Le fils de M. Brassac, le receveur de l’enregistrement, entré déjà lui-même dans l’administration et visant pour plus tard les emplois supérieurs, qui profitait de ses fréquens voyages à Puy-l’Évêque pour transmettre à Génulphe les rabâcheuses amitiés, les éternelles promesses de visite d’un de ses vieux camarades de collège remisé à Cahors, dans une maisonnette, au bord de l’eau, près du faubourg Saint-Georges.

C’étaient là les trois prétendans sérieux, ceux dont la rumeur publique commençait à dénoncer l’humble ténacité et les rivalités sournoises, les proclamant élus à tour de rôle avec une conviction toujours pareille.

Et Dupourquet, flatté dans son amour —propre de ces avidités groupées autour de sa fille, exploitait habilement la situation, se servait de ces premiers englués pour en attirer d’autres, prolongeait avec leur concours la parade, battait le rappel sur leurs épaules ployées.

À chaque visite faite, pendant la semaine, par le docteur, le notaire ou le futur inspecteur des finances, l’entrée en matière, le formalisme de l’entretien étaient pour tous les trois le même.

Cela débutait par une exclamation d’étonnement qui sonnait la vue comme une fanfare de chasse :

— Ah ! monsieur Boutarel !

— Té ! monsieur Brassac !

— Eh ! vous voilà, docteur !

Et tandis que le nouveau-venu ânonnait pour la centième fois le prétexte jugé nécessaire, Génulphe lui broyait la main dans un encouragement muet, Mme Dupourquet lui souriait largement comme « au fils » qu’on espère, tous deux le poussaient vers le salon de cérémonie plongé dans une obscurité profonde.

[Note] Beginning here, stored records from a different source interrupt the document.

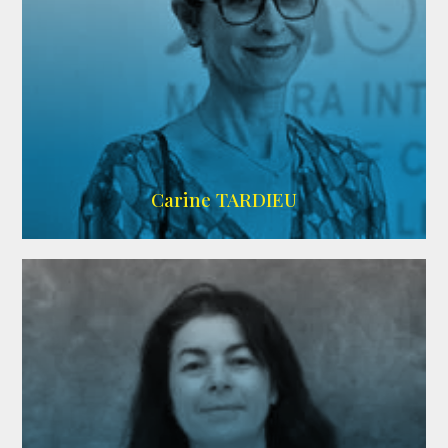
ZELIG
Carine TARDIEU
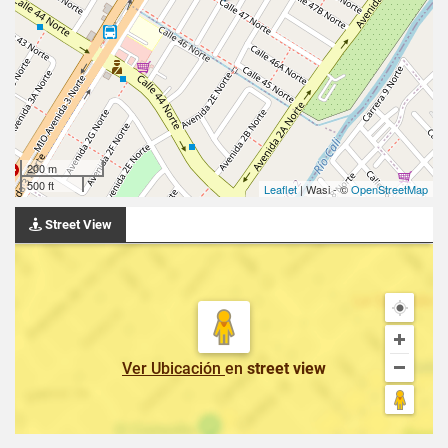
200 m
500 ft
Leaflet
| Wasi - ©
OpenStreetMap
Street View
Ver Ubicación
en
street view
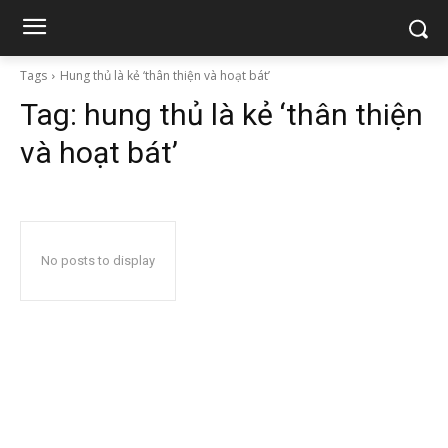
Tags
Hung thủ là kẻ ‘thân thiện và hoạt bát’
Tag:
hung thủ là kẻ ‘thân thiện
và hoạt bát’
No posts to display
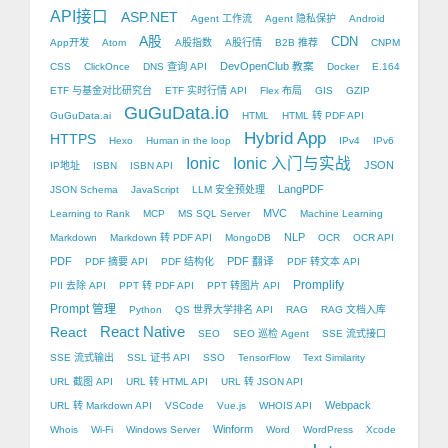
API接口
ASP.NET
Agent 工作流
Agent 隐私保护
Android
A股
CDN
App开发
Atom
A股指数
A股行情
B2B 推荐
CNPM
DevOpenClub 教案
CSS
ClickOnce
DNS 查询 API
Docker
E.164
ETF 与基金对比研究台
ETF 实时行情 API
Flex 布局
GIS
GZIP
GuGuData.io
GuGuData.ai
HTML
HTML 转 PDF API
Hybrid App
HTTPS
Hexo
Human in the loop
IPv4
IPv6
Ionic
Ionic 入门与实战
JSON
IP地址
ISBN
ISBN API
LangPDF
JSON Schema
JavaScript
LLM 安全预处理
MVC
Learning to Rank
MCP
MS SQL Server
Machine Learning
NLP
Markdown
Markdown 转 PDF API
MongoDB
OCR
OCR API
PDF
PDF 翻译
PDF 摘要 API
PDF 结构化
PDF 转文本 API
Promplify
PII 去除 API
PPT 转 PDF API
PPT 转图片 API
Prompt 管理
Python
QS 世界大学排名 API
RAG
RAG 文档入库
React Native
React
SEO
SEO 巡检 Agent
SSE 流式接口
SSE 流式输出
SSL 证书 API
SSO
TensorFlow
Text Similarity
URL 截图 API
URL 转 HTML API
URL 转 JSON API
Webpack
URL 转 Markdown API
VSCode
Vue.js
WHOIS API
Winform
Whois
Wi-Fi
Windows Server
Word
WordPress
Xcode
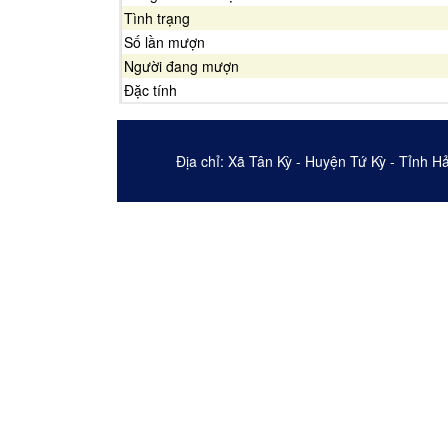
Tình trạng
Số lần mượn
Người đang mượn
Đặc tính
Địa chỉ: Xã Tân Kỳ - Huyện Tứ Kỳ - Tỉnh H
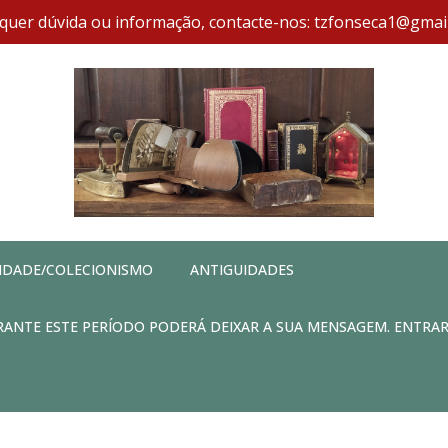
quer dúvida ou informação, contacte-nos: tzfonseca1@gmai
IDADE/COLECIONISMO
ANTIGUIDADES
DURANTE ESTE PERÍODO PODERÁ DEIXAR A SUA MENSAGEM. ENTRA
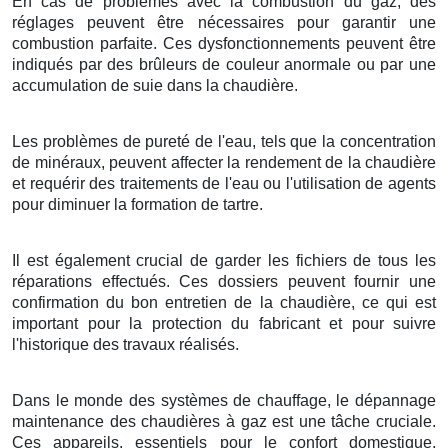
En cas de problèmes avec la combustion du gaz, des
réglages peuvent être nécessaires pour garantir une
combustion parfaite. Ces dysfonctionnements peuvent être
indiqués par des brûleurs de couleur anormale ou par une
accumulation de suie dans la chaudière.
Les problèmes de pureté de l'eau, tels que la concentration
de minéraux, peuvent affecter la rendement de la chaudière
et requérir des traitements de l'eau ou l'utilisation de agents
pour diminuer la formation de tartre.
Il est également crucial de garder les fichiers de tous les
réparations effectués. Ces dossiers peuvent fournir une
confirmation du bon entretien de la chaudière, ce qui est
important pour la protection du fabricant et pour suivre
l'historique des travaux réalisés.
Dans le monde des systèmes de chauffage, le dépannage
maintenance des chaudières à gaz est une tâche cruciale.
Ces appareils, essentiels pour le confort domestique,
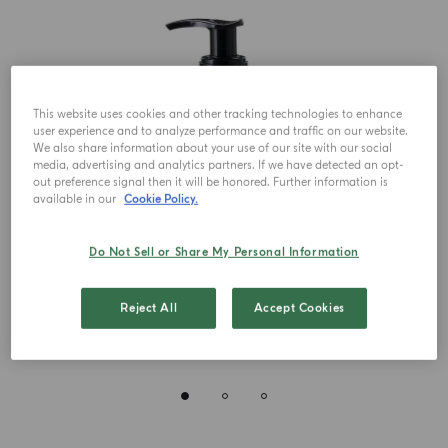
This website uses cookies and other tracking technologies to enhance
user experience and to analyze performance and traffic on our website.
We also share information about your use of our site with our social
media, advertising and analytics partners. If we have detected an opt-
out preference signal then it will be honored. Further information is
available in our
Cookie Policy.
Do Not Sell or Share My Personal Information
Reject All
Accept Cookies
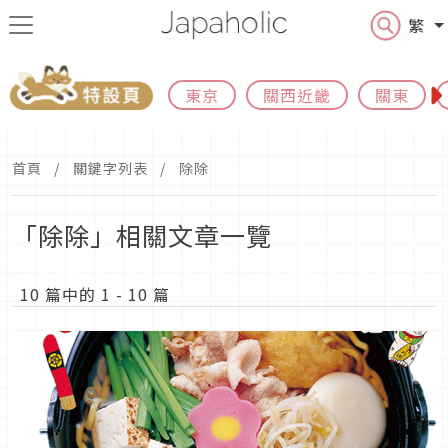
繁
東京
關西近畿
關東
首頁
關鍵字列表
除除
「除除」相關文章一覽
10 篇中的 1 - 10 篇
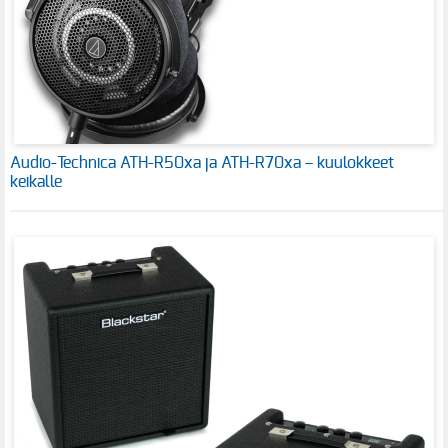
Audio-Technica ATH-R50xa ja ATH-R70xa – kuulokkeet
keikalle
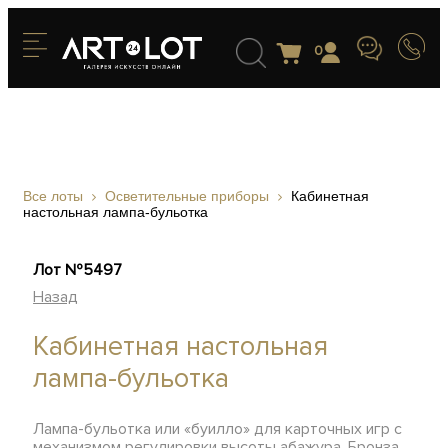
0
Все лоты
Осветительные приборы
Кабинетная
настольная лампа-бульотка
Лот №5497
Назад
Кабинетная настольная
лампа-бульотка
Лампа-бульотка или «буилло» для карточных игр с
механизмом регулировки высоты абажура. Бронза,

La servante qui les précédait se précipitait aux fenêtres, se colletait avec les ferrures grinçantes, tapait du poing le bois gonflé qui raclait la pierre ; et quand le grand jour entrait dans la pièce froide comme un parloir de couvent avec ses murailles nues, ses vases de fleurs sous globe et ses meubles symétriquement posés, Dupourquet ordonnait d’un ton grave :

— Catissou, prévenez mademoiselle qu’il y a du monde au salon.


IX.

L’entrée de Thérèse était toujours d’une modestie, d’une réserve suprêmes ; une glissade furtive pour aller s’asseoir près de sa mère après un salut que sa pudeur écourtait.

Elle ne se mêlait jamais à la conversation, dont les variations de température et les questions agricoles faisaient immanquablement les frais, non qu’elle en dédaignât le sujet ou que les infirmités de la terre la laissassent indifférente, mais parce qu’elle pensait que, chez une jeune fille, le silence qui sourit et approuve est le dernier mot du maintien.

Parfois, le visiteur en veine d’audace lui adressait la parole, alors, de sa voix la plus douce, elle répondait une banalité quelconque que la mère soulignait d’un rire claqueur, tandis que Dupourquet, la face rayonnante, se renversait sur sa chaise pour juger de l’effet produit.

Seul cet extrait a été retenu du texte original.